__INSTRUCTIONS TO FOLLOW__.
Your answer should show every line of the material below that includes "Sharing".
---
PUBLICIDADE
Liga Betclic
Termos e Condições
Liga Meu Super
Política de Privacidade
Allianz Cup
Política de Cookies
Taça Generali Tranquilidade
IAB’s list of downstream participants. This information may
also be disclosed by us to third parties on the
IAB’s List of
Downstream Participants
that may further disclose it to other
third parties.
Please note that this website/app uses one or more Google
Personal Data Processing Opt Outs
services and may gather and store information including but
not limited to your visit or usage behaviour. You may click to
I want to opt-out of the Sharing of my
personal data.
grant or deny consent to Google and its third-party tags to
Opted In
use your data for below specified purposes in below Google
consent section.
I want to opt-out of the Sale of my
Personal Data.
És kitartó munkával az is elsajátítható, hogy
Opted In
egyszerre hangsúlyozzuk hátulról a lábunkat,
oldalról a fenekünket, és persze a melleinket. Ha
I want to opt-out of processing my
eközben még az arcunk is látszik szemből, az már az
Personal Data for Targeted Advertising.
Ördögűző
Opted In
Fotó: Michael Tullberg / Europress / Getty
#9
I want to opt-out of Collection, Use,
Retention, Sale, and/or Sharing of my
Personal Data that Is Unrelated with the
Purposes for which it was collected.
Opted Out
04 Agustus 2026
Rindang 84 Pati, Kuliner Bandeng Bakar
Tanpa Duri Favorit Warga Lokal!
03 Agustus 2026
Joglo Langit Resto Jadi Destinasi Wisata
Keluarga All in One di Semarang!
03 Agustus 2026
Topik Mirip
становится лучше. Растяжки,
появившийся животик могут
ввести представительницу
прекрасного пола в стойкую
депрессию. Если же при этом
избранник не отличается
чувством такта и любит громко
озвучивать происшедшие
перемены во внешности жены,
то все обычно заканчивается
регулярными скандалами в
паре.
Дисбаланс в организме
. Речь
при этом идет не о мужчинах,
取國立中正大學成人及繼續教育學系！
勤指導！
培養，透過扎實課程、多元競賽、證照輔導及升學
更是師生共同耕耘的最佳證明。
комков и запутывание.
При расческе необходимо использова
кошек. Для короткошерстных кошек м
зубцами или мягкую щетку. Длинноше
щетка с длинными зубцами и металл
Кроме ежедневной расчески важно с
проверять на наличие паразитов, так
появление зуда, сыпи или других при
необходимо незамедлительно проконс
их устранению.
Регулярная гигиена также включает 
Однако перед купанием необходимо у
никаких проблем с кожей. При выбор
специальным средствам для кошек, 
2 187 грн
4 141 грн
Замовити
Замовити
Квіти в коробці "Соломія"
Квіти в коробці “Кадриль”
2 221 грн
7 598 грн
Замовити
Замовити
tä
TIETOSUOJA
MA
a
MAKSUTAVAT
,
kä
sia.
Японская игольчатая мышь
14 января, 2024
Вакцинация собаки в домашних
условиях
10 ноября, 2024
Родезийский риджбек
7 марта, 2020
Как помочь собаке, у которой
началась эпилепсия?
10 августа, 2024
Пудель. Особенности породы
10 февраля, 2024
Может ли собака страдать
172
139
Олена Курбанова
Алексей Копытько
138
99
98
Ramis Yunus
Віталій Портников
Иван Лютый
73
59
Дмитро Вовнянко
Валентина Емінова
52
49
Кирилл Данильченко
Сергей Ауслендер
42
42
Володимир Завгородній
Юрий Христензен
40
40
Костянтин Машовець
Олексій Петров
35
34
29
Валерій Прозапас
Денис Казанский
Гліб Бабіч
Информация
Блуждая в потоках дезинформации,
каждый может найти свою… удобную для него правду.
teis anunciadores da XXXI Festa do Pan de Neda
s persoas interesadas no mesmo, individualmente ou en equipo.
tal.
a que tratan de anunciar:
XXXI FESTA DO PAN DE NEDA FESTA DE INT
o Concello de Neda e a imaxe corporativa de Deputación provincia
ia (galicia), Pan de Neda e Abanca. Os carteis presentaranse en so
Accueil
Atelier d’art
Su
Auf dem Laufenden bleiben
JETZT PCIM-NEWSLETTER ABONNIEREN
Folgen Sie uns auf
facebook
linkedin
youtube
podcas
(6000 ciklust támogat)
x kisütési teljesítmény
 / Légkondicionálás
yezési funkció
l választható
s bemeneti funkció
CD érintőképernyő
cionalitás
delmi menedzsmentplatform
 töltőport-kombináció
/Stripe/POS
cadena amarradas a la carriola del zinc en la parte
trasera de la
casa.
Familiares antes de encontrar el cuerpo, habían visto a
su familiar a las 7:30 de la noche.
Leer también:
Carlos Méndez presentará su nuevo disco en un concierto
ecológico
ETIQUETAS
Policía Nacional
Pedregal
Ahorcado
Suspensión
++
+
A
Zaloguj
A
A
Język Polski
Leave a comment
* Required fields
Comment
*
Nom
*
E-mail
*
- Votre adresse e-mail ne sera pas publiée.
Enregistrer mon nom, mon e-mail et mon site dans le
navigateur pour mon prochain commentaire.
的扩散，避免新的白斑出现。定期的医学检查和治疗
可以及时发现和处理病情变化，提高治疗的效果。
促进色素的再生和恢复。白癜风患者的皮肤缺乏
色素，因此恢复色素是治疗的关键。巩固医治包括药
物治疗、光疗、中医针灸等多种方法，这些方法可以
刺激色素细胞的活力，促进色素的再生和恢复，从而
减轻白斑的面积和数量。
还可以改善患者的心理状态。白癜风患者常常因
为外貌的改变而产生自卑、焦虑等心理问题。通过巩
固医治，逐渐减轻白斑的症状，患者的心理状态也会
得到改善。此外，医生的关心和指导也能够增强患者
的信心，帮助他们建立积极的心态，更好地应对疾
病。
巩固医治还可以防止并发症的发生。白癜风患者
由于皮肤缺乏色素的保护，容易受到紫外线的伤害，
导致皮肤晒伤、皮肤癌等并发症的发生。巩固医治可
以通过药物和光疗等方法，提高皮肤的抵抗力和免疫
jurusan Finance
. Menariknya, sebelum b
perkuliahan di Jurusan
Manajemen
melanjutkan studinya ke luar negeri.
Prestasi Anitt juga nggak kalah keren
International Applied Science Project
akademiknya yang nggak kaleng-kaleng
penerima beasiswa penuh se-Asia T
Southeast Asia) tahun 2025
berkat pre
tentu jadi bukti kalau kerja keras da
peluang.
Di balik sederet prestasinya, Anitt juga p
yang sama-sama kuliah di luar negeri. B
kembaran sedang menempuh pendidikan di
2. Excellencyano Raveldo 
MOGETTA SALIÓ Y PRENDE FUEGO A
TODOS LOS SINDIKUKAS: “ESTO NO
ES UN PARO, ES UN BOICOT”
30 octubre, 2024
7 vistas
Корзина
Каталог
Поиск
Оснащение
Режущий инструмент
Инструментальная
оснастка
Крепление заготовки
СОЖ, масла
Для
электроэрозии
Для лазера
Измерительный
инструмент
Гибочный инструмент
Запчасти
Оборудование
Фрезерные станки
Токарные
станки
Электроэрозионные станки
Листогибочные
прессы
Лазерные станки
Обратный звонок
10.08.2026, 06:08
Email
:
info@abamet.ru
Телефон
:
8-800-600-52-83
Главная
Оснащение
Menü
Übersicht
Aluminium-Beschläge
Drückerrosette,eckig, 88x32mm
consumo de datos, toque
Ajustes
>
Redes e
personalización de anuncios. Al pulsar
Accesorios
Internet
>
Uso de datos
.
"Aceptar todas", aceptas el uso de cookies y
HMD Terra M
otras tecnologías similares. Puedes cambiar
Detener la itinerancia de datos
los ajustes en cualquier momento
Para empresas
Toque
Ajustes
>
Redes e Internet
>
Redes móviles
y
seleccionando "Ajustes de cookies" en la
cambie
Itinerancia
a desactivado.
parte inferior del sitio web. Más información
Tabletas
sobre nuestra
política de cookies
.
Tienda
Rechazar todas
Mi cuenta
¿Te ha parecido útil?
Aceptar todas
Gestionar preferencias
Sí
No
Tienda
---
__ANSWER SPACE__.
I want to opt-out of the Sharing of my
Retention, Sale, and/or Sharing of my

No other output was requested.